Skip to content

EMR User Guide#

  1. Create bucket ${SECURE_BUCKET_NAME} which you need to protect.

  2. Download sample data from below link and put into your bucket at location (s3://${SECURE_BUCKET_NAME}/sample_data/customer_data)

    wget https://privacera-demo.s3.amazonaws.com/data/uploads/customer_data_clear/customer_data_without_header.csv

  3. Make sure cluster should not have direct access on ${SECURE_BUCKET_NAME} bucket.

  4. To verify:

        ssh -i ${KEY_FILE} hadoop@${EMR_PUBLIC_DNS}
        aws s3 ls  s3://${SECURE_BUCKET_NAME}
    

    Result: Fatal error: An error occurred (403) when calling the HeadObject operation: Forbidden

HIVE#

  1. Sample data setup.

    Run using admin user who has permission on url in Ranger and also has permission to create table and database.

    beeline -u "jdbc:hive2://hostname -f:10000/default;principal=hive/hostname -f@${REALM}"
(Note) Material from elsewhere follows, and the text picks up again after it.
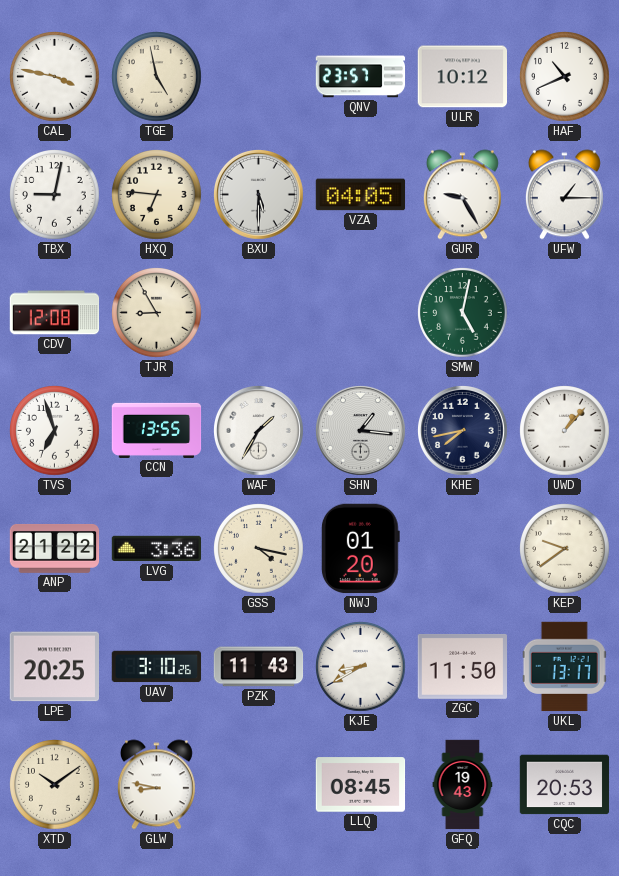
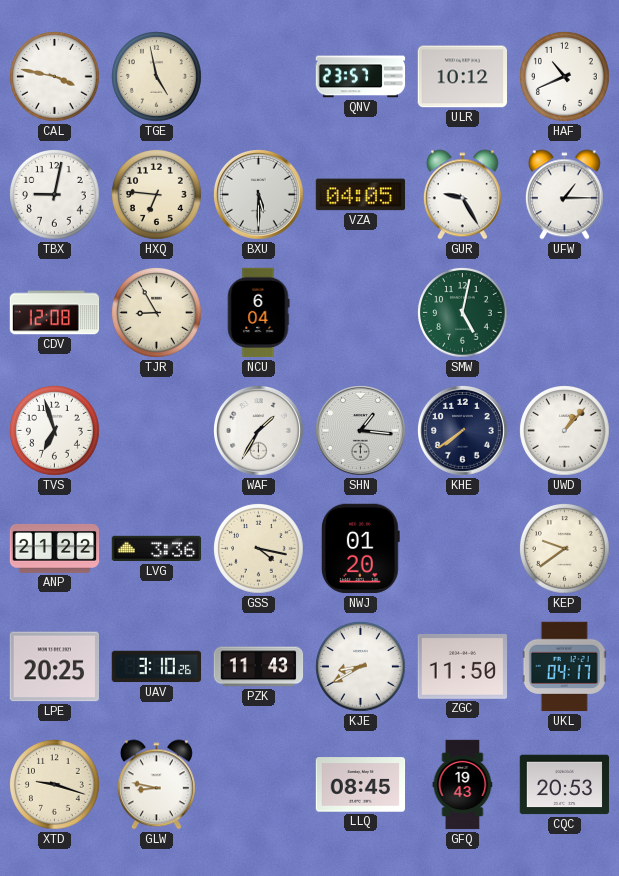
NCU: none -> 6:04
CCN: 13:55 -> none
KHE: 7:43 -> 7:39
UKL: 13:17 -> 04:17
XTD: 10:09 -> 9:18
  2. Create the table using admin/superuser.

    create database if not exists customer;
    use customer;
    CREATE EXTERNAL TABLE if not exists `customer_data_s3`(
    `id` string,
    `global_id` string,
    `name` string,
    `ssn` string,
    `email_address` string,
    `address` string)
    
    ROW FORMAT DELIMITED
    
        FIELDS TERMINATED BY ','
    
    STORED AS INPUTFORMAT
    
        'org.apache.hadoop.mapred.TextInputFormat'
    
    OUTPUTFORMAT
    
        'org.apache.hadoop.hive.ql.io.HiveIgnoreKeyTextOutputFormat'
    
    LOCATION
    
         's3a://${SECURE_BUCKET_NAME}/sample_data/customer_data';
    
  3. Exit from beeline.

  4. Switch to ${TEST_USER} and kinit and try sample policy.
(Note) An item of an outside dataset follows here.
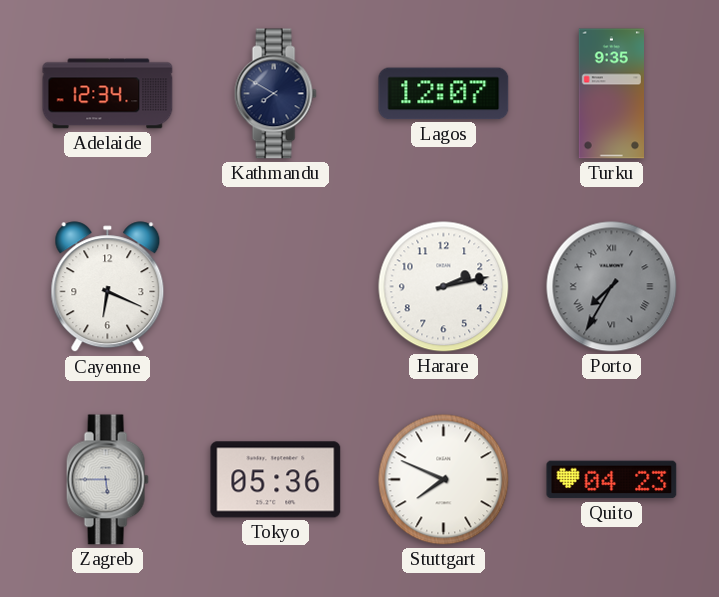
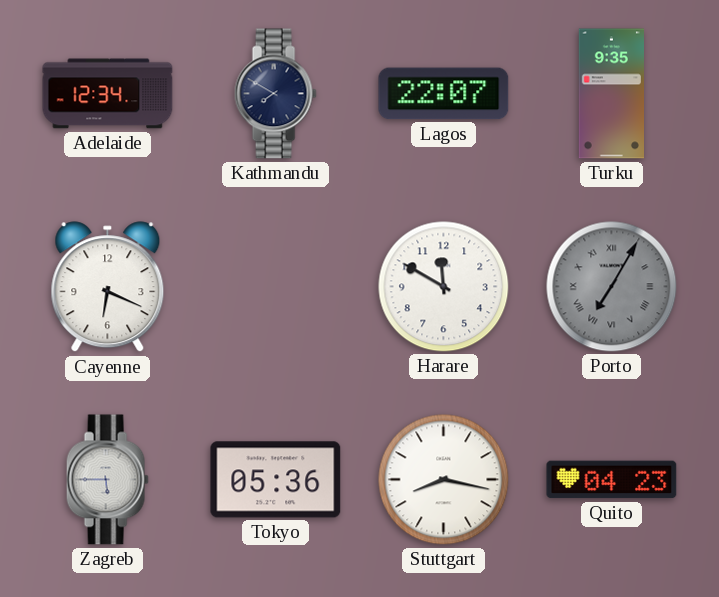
Lagos: 12:07 -> 22:07
Harare: 2:13 -> 11:50
Porto: 7:35 -> 7:05
Stuttgart: 7:49 -> 8:17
    beeline  -u "jdbc:hive2://`hostname -f`:10000/default;principal=hive/`hostname -f`@${REALM}"
    #Check ranger audit for hive service
    Select * from customer.customer_data_s3 limit 10;
    

Data_Admin Access#

To CREATE VIEW in Hive Plug-In, you need the permission for DATA_ADMIN in Ranger which has been introduced in the latest (February) release of Privacera platform.
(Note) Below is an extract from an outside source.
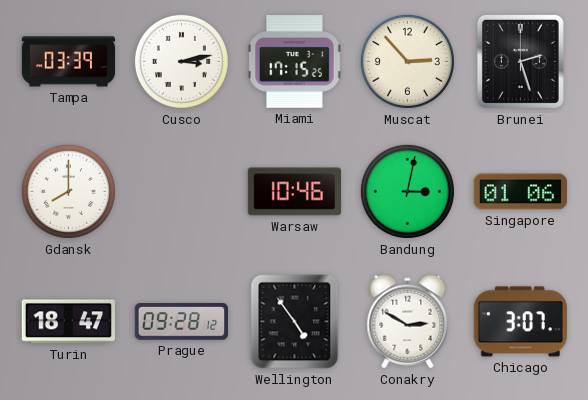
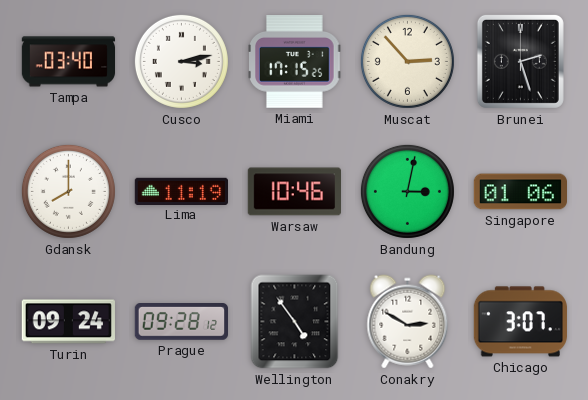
Tampa: 03:39 -> 03:40
Lima: none -> 11:19
Turin: 18:47 -> 09:24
The source table on which you are going to create a view requires DATA_ADMIN access in Ranger policy.

Use Case

Let’s take a use case where we have 'employee_db' database and two tables inside it with below data:

#Requires create privilege on the database enabled by default;
create database if not exists employee_db;

  1. Create two tables.

    #Requires create privilege on the table level;
    
    create table if not exists employee_db.employee_data(id int,userid string,country string);
    create table if not exists employee_db.country_region(country string,region string);
    

  2. Insert test data.

    #Requires update privilege on the table level;
    
    insert into employee_db.country_region values ('US','NA'), ('CA','NA'), ('UK','UK'), ('DE','EU'), ('FR','EU'); 
    
    insert into employee_db.employee_data values (1,'james','US'),(2,'john','US'), (3,'mark','UK'), (4,'sally-sales','UK'),(5,'sally','DE'), (6,'emily','DE');
    

    select * from employee_db.country_region; 
    #Requires select privilege on the column level;
    
    select * from employee_db.employee_data; 
    #Requires select privilege on the column level;
    
  3. Try to create a View on top of above two tables created, we will get ERROR as below:

    create view employee_db.employee_region(userid, region) as select e.userid, cr.region from employee_db.employee_data e, employee_db.country_region cr where e.country = cr.country;
    
    Error: Error while compiling statement: 
    FAILED: HiveAccessControlException 
    Permission denied: user [emily] does not have [DATA_ADMIN] privilege on [employee_db/employee_data] (state=42000,code=40000)
    

  4. Create a view policy for table on employee_db.employee_region as shown in the above image.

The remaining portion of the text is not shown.